Sólo Brecht percibió, en su crítica a la dramática aristotélica, que el objetivo no debía ser la emoción, sino la identificación. Por eso Brecht no se enfrenta a las contradicciones de muchos de los creadores de su tiempo, no se interna en la paradoja de las vanguardias: un arte que pretendía acercarse al pueblo y que termina espantándolo para siempre. Brecht promulgaba la inclusión del mundo de la acción real en el teatro, de la realidad social y también de la realidad emocional. El sujeto del teatro debía ser el hombre auténtico, el hombre que permanece fuera del teatro. Ofreciendo al hombre la vida real con el medio del arte, el hombre percibiría más claramente esa dimensión añadida a la realidad que es el arte. Como la mayor parte de los artistas de vanguardia, Brecht no promulgaba la autonomía como una separación entre arte y realidad o entre arte y verdad, sino como un desligarse de la servidumbre del arte al poder (religioso, feudal, monárquico, burgués) y un separarse de las formas asociadas a ese poder (transparencia, identificación, evasión). Para ello, el arte debía mostrar en primer plano sus propios medios, sus propios recursos, su hacer. Y, así como el Impresionismo liberó a la pincelada, visible y escandalosa, o el Postimpresionismo desató el color, irreal, irreverente en su abstracta saturación, todas las vanguardias históricas emanciparon aquel detalle del arte que les interesaba, aquel elemento que reclamaba la atención hacia sí y se proclamaba definitivamente como esencia y finalidad de sí mismo 2. El arte se emancipaba como medio que ya no se medía por su fin, sino que colocaba su fin en su interior haciendo evidente precisamente sus propios recursos y llegando a identificar estos medios con el arte 3.

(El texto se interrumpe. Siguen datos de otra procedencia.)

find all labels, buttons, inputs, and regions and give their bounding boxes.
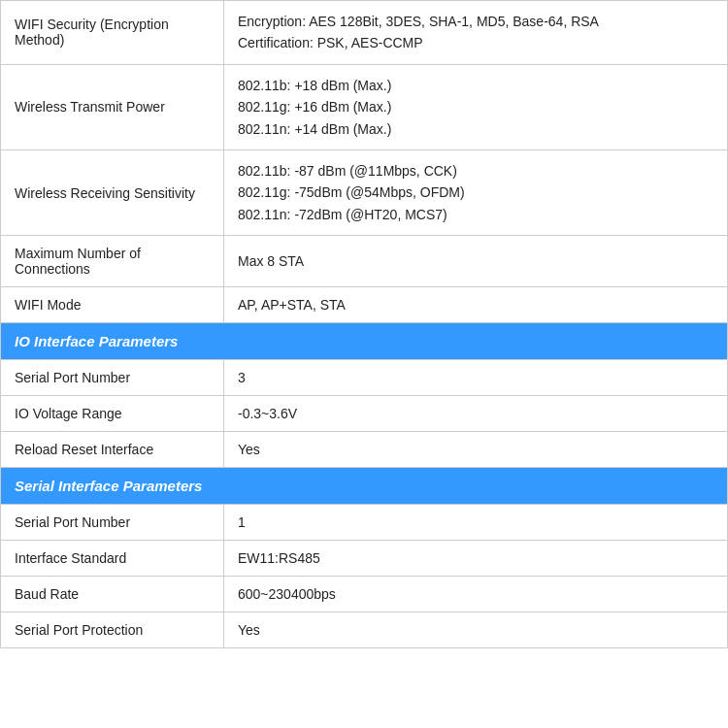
row-label-6: Serial Port Number — [1, 360, 224, 396]
row-value-0: Encryption: AES 128Bit, 3DES, SHA-1, MD5… — [224, 1, 728, 65]
specs-table: WIFI Security (Encryption Method)Encrypt… — [0, 0, 728, 648]
row-label-10: Serial Port Number — [1, 505, 224, 541]
row-value-12: 600~230400bps — [224, 577, 728, 612]
row-label-13: Serial Port Protection — [1, 612, 224, 648]
row-value-11: EW11:RS485 — [224, 541, 728, 577]
row-label-3: Maximum Number of Connections — [1, 236, 224, 287]
row-label-12: Baud Rate — [1, 577, 224, 612]
row-label-2: Wireless Receiving Sensitivity — [1, 149, 224, 235]
section-header-9: Serial Interface Parameters — [1, 468, 728, 505]
row-value-line-0-0: Encryption: AES 128Bit, 3DES, SHA-1, MD5… — [238, 14, 599, 29]
row-value-3: Max 8 STA — [224, 236, 728, 287]
section-header-5: IO Interface Parameters — [1, 323, 728, 360]
row-label-1: Wireless Transmit Power — [1, 64, 224, 149]
row-value-2: 802.11b: -87 dBm (@11Mbps, CCK)802.11g: … — [224, 149, 728, 235]
row-value-7: -0.3~3.6V — [224, 396, 728, 432]
row-value-line-1-0: 802.11b: +18 dBm (Max.) — [238, 78, 391, 93]
row-value-line-0-1: Certification: PSK, AES-CCMP — [238, 35, 423, 50]
row-value-line-1-1: 802.11g: +16 dBm (Max.) — [238, 99, 391, 115]
row-value-6: 3 — [224, 360, 728, 396]
row-value-4: AP, AP+STA, STA — [224, 287, 728, 323]
row-value-line-2-0: 802.11b: -87 dBm (@11Mbps, CCK) — [238, 163, 457, 179]
row-value-8: Yes — [224, 432, 728, 468]
row-value-line-2-2: 802.11n: -72dBm (@HT20, MCS7) — [238, 207, 447, 222]
row-value-1: 802.11b: +18 dBm (Max.)802.11g: +16 dBm … — [224, 64, 728, 149]
row-value-line-1-2: 802.11n: +14 dBm (Max.) — [238, 121, 391, 137]
row-value-13: Yes — [224, 612, 728, 648]
row-label-7: IO Voltage Range — [1, 396, 224, 432]
row-label-8: Reload Reset Interface — [1, 432, 224, 468]
row-value-line-2-1: 802.11g: -75dBm (@54Mbps, OFDM) — [238, 184, 465, 200]
row-label-11: Interface Standard — [1, 541, 224, 577]
row-value-10: 1 — [224, 505, 728, 541]
row-label-4: WIFI Mode — [1, 287, 224, 323]
row-label-0: WIFI Security (Encryption Method) — [1, 1, 224, 65]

Esta auténtica autonomía, la autonomía del arte y de la experiencia estética en tanto que flexión, reflexión sobre sí mismo –autodescubrimiento y realización absoluta en su concepto, diría Hegel–, no contó con el favor del gran público, adoctrinado durante siglos en la estética del poder, en el arte de la representación y de la participación, y obligó al arte autónomo a vivir su reflexión de una manera cada vez más involutiva, a replegarse en espiral sobre su propio concepto. En su torsión interior, en su menguante espacio, el arte contemporáneo se autoimpone una especial economía, se obliga a cumplir su máxima implícita: cada artista, una idea 4.
La salida del receptor no sólo se produce por la pérdida del carácter representativo-figurativo del arte, sino, sobre todo, por el borrado emocional, por la desdramatización que las vanguardias escénicas y musicales extienden más allá de sus formas de expresión. Está clara la separación entre pintura y teatro (entre artes representativas y artes escénico-musicales), y los numerosos matices y apreciaciones que se pueden hacer de las relaciones entre una y otra no desdibujan para nosotros esta visión en ningún caso.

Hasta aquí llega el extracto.